Hence if $p_{n}\ge \left(\frac 65\right)^n$ and $p_{n'}>23$ then there are $n$ primes between $p_n'$ and $p_{n}p_{n'}$. Together with finitely many checks for $p_n\le p_{n'}\le 23$ this settles all cases with one of the primes being $<100$ (or equivalently: where at least one of $n,n'$ is $\le 25$).
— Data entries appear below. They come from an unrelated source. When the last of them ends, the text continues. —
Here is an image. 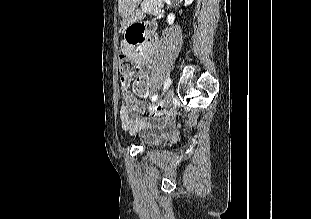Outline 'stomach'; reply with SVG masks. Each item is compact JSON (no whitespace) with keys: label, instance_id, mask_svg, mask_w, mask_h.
Listing matches in <instances>:
<instances>
[{"label":"stomach","instance_id":"obj_1","mask_svg":"<svg viewBox=\"0 0 311 219\" xmlns=\"http://www.w3.org/2000/svg\"><path fill=\"white\" fill-rule=\"evenodd\" d=\"M139 2L140 0L131 1V11L126 16H124V24L128 25L129 23H132L133 21H136L142 17L141 13L134 12V9Z\"/></svg>","mask_w":311,"mask_h":219}]
</instances>
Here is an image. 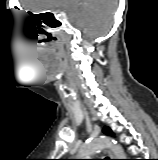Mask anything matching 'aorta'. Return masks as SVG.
Returning <instances> with one entry per match:
<instances>
[{"label": "aorta", "mask_w": 158, "mask_h": 160, "mask_svg": "<svg viewBox=\"0 0 158 160\" xmlns=\"http://www.w3.org/2000/svg\"><path fill=\"white\" fill-rule=\"evenodd\" d=\"M105 147H108L112 150L116 159H125L126 155L121 145L115 143L109 138H97L83 145L79 151L78 157L79 159H85V157H88L94 152Z\"/></svg>", "instance_id": "1"}]
</instances>
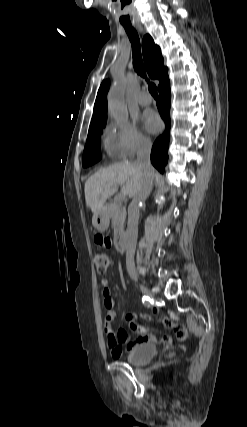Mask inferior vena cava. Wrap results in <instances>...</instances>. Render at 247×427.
Returning <instances> with one entry per match:
<instances>
[{
  "label": "inferior vena cava",
  "mask_w": 247,
  "mask_h": 427,
  "mask_svg": "<svg viewBox=\"0 0 247 427\" xmlns=\"http://www.w3.org/2000/svg\"><path fill=\"white\" fill-rule=\"evenodd\" d=\"M152 148L151 141L143 139L140 141L137 150L136 164L143 172L142 184L134 195L128 208V224L126 230L127 249H126V268L130 274L135 273L134 254L138 235V220L140 216V205L143 204L149 196L152 186L154 171L150 162V152Z\"/></svg>",
  "instance_id": "obj_1"
}]
</instances>
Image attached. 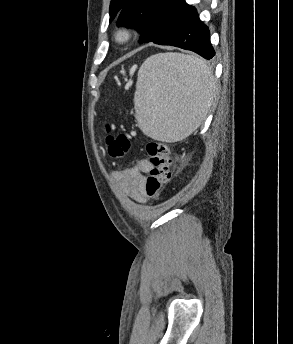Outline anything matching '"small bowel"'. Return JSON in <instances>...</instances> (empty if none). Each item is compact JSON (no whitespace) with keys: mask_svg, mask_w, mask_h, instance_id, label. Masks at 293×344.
I'll return each mask as SVG.
<instances>
[{"mask_svg":"<svg viewBox=\"0 0 293 344\" xmlns=\"http://www.w3.org/2000/svg\"><path fill=\"white\" fill-rule=\"evenodd\" d=\"M152 169L151 163L146 159L119 172L118 178L125 195L138 203L146 202L144 189L145 174Z\"/></svg>","mask_w":293,"mask_h":344,"instance_id":"1","label":"small bowel"}]
</instances>
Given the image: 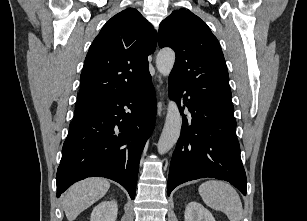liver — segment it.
Returning a JSON list of instances; mask_svg holds the SVG:
<instances>
[{
    "mask_svg": "<svg viewBox=\"0 0 307 221\" xmlns=\"http://www.w3.org/2000/svg\"><path fill=\"white\" fill-rule=\"evenodd\" d=\"M104 178H87L71 186L63 196V208L68 221H73L85 209L101 199L109 190Z\"/></svg>",
    "mask_w": 307,
    "mask_h": 221,
    "instance_id": "liver-1",
    "label": "liver"
}]
</instances>
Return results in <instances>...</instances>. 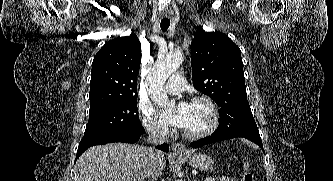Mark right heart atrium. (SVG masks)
Wrapping results in <instances>:
<instances>
[{
    "label": "right heart atrium",
    "mask_w": 333,
    "mask_h": 181,
    "mask_svg": "<svg viewBox=\"0 0 333 181\" xmlns=\"http://www.w3.org/2000/svg\"><path fill=\"white\" fill-rule=\"evenodd\" d=\"M139 114L146 130L153 136L164 137L168 128L155 117L154 111L147 105L139 106Z\"/></svg>",
    "instance_id": "1"
}]
</instances>
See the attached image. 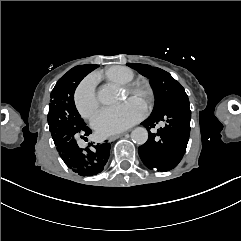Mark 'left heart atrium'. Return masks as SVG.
<instances>
[{
	"mask_svg": "<svg viewBox=\"0 0 241 241\" xmlns=\"http://www.w3.org/2000/svg\"><path fill=\"white\" fill-rule=\"evenodd\" d=\"M143 109L127 111L123 108H103L91 119L92 126L102 135L122 133L143 119Z\"/></svg>",
	"mask_w": 241,
	"mask_h": 241,
	"instance_id": "obj_1",
	"label": "left heart atrium"
}]
</instances>
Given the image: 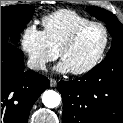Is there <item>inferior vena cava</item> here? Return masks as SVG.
<instances>
[{
	"mask_svg": "<svg viewBox=\"0 0 123 123\" xmlns=\"http://www.w3.org/2000/svg\"><path fill=\"white\" fill-rule=\"evenodd\" d=\"M27 66L33 70H45V60L39 58H29L27 61Z\"/></svg>",
	"mask_w": 123,
	"mask_h": 123,
	"instance_id": "1",
	"label": "inferior vena cava"
}]
</instances>
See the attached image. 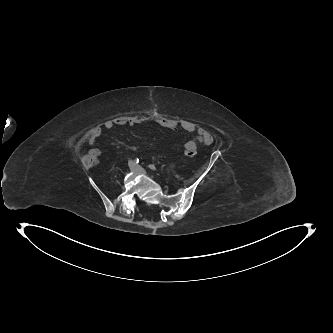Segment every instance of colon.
Listing matches in <instances>:
<instances>
[{"instance_id": "5ec220e1", "label": "colon", "mask_w": 333, "mask_h": 333, "mask_svg": "<svg viewBox=\"0 0 333 333\" xmlns=\"http://www.w3.org/2000/svg\"><path fill=\"white\" fill-rule=\"evenodd\" d=\"M184 156L185 157H192V158H197L198 157V152L197 151H191V150H185L184 151ZM96 156H94L92 153H89L85 155L82 158V163L85 166H93L96 163Z\"/></svg>"}]
</instances>
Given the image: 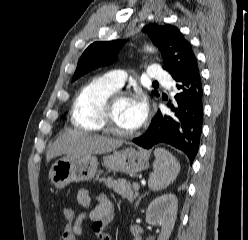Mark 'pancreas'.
Returning a JSON list of instances; mask_svg holds the SVG:
<instances>
[{"label":"pancreas","mask_w":248,"mask_h":240,"mask_svg":"<svg viewBox=\"0 0 248 240\" xmlns=\"http://www.w3.org/2000/svg\"><path fill=\"white\" fill-rule=\"evenodd\" d=\"M99 182H103L108 188H112L117 194L121 195L129 202H133L138 196V190L133 185L122 180H115L112 177L101 178Z\"/></svg>","instance_id":"obj_1"}]
</instances>
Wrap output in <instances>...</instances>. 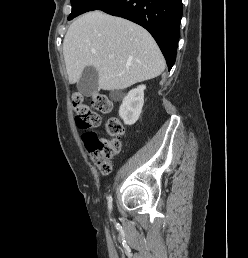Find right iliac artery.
I'll use <instances>...</instances> for the list:
<instances>
[{
	"label": "right iliac artery",
	"mask_w": 248,
	"mask_h": 258,
	"mask_svg": "<svg viewBox=\"0 0 248 258\" xmlns=\"http://www.w3.org/2000/svg\"><path fill=\"white\" fill-rule=\"evenodd\" d=\"M108 206H109V209L111 210L112 209V197L109 196V199H108Z\"/></svg>",
	"instance_id": "right-iliac-artery-1"
}]
</instances>
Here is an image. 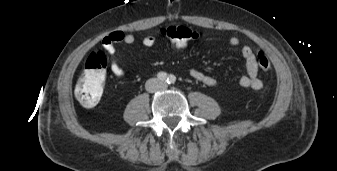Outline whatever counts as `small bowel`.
I'll return each mask as SVG.
<instances>
[{"mask_svg": "<svg viewBox=\"0 0 337 171\" xmlns=\"http://www.w3.org/2000/svg\"><path fill=\"white\" fill-rule=\"evenodd\" d=\"M135 41L136 38L131 33L113 31L103 37L101 40V45L108 54L111 56H117L119 54V51L116 47L117 44L124 43L131 45L135 43ZM141 43L144 47L151 48L156 44V38L152 35H147L142 39ZM228 43L232 47H237L240 41L237 37H231L229 38ZM241 55L245 61L246 74L240 78V85L244 88L260 90L263 87V82L258 77V63L254 50L250 46L245 45L241 49ZM109 68L111 74L115 77H122L125 74L124 69L120 66L117 60H112ZM189 75L192 79L208 87H215L217 85V81L214 77L197 68L190 69Z\"/></svg>", "mask_w": 337, "mask_h": 171, "instance_id": "1", "label": "small bowel"}]
</instances>
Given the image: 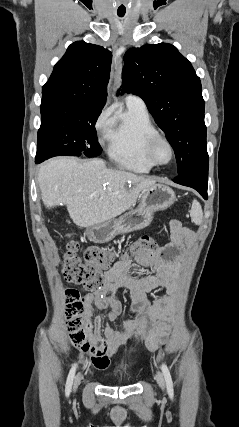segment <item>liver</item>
<instances>
[{
	"label": "liver",
	"instance_id": "1",
	"mask_svg": "<svg viewBox=\"0 0 239 427\" xmlns=\"http://www.w3.org/2000/svg\"><path fill=\"white\" fill-rule=\"evenodd\" d=\"M38 183L46 208L65 204L73 222L89 228L128 210L155 180L107 168L99 158L57 157L40 167Z\"/></svg>",
	"mask_w": 239,
	"mask_h": 427
}]
</instances>
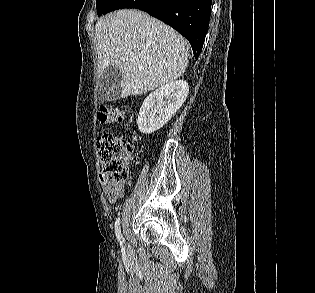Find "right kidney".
Wrapping results in <instances>:
<instances>
[{
    "mask_svg": "<svg viewBox=\"0 0 315 293\" xmlns=\"http://www.w3.org/2000/svg\"><path fill=\"white\" fill-rule=\"evenodd\" d=\"M188 92V83L177 80L150 93L138 115L137 125L140 132L151 134L162 128L182 106Z\"/></svg>",
    "mask_w": 315,
    "mask_h": 293,
    "instance_id": "obj_1",
    "label": "right kidney"
}]
</instances>
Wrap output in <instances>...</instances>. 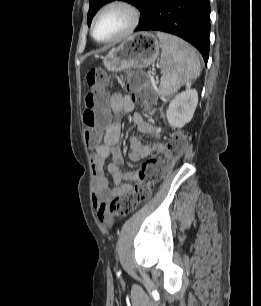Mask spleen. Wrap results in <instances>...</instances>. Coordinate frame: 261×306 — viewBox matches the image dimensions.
Segmentation results:
<instances>
[{
	"label": "spleen",
	"instance_id": "3e777b00",
	"mask_svg": "<svg viewBox=\"0 0 261 306\" xmlns=\"http://www.w3.org/2000/svg\"><path fill=\"white\" fill-rule=\"evenodd\" d=\"M157 37L162 47L159 93L170 96L200 75V61L195 50L182 39L163 32H157Z\"/></svg>",
	"mask_w": 261,
	"mask_h": 306
}]
</instances>
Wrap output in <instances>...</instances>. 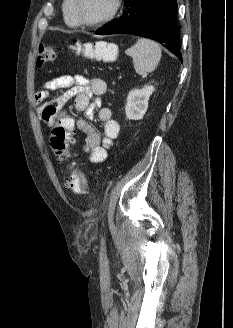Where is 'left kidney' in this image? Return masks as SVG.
Returning a JSON list of instances; mask_svg holds the SVG:
<instances>
[{"mask_svg": "<svg viewBox=\"0 0 233 328\" xmlns=\"http://www.w3.org/2000/svg\"><path fill=\"white\" fill-rule=\"evenodd\" d=\"M154 87L146 85L142 89L131 90L125 106L126 117L129 120H141L148 108V100Z\"/></svg>", "mask_w": 233, "mask_h": 328, "instance_id": "5707ae66", "label": "left kidney"}]
</instances>
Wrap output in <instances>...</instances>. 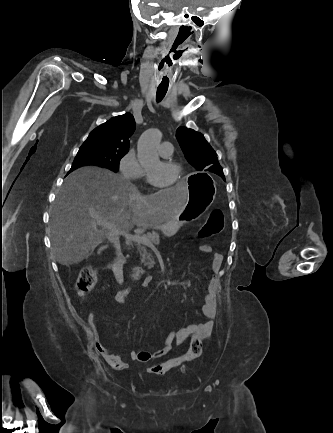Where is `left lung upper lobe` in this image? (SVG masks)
Returning <instances> with one entry per match:
<instances>
[{"label": "left lung upper lobe", "mask_w": 333, "mask_h": 433, "mask_svg": "<svg viewBox=\"0 0 333 433\" xmlns=\"http://www.w3.org/2000/svg\"><path fill=\"white\" fill-rule=\"evenodd\" d=\"M176 138L186 159L197 170L202 171L204 169L218 175L223 174L216 152L201 133L186 127H179Z\"/></svg>", "instance_id": "1"}]
</instances>
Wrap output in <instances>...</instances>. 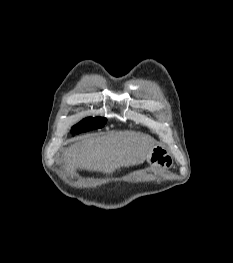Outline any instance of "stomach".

Actually, we need only handle the case that at least one of $n,n'$ is $\le 5$ (i.e. one of $p_n,p_{n'}$ is $\le 11$), because the rest is dealt with by the following nice estimate for the $n$th prime:

For $n\ge 6$, we have $n(\ln(n\ln n)-1)<p_n<n\ln(n\ln n)$

Hence $$p_np_{n'}>nn'(\ln(n\ln n)-1)(\ln(n'\ln n')-1)$$ and $$p_{n+n'}<(n+n')\ln((n+n')\ln(n+n')) $$ As we may even assume $n\ge n'\ge6$, we find $$\begin{align} p_{n+n'}&<2n\ln(2n\ln(2n))\\&=2n\ln((2n+\ln2)\ln n)\\&<2n(\ln 3+\ln(n\ln n))\\&<3n\ln(n\ln n))\end{align}$$ and $$\begin{align}p_np_{n'}&>6n(\ln(n\ln n)-1)(\ln(6\ln 6)-1)\\& >13n(\ln(n\ln n)-1)\end{align} $$ So that all we need to complete the proof is $$ 10\ln(n\ln n)>13$$ which is the case because $n\ln n\ge 6\ln 6>10$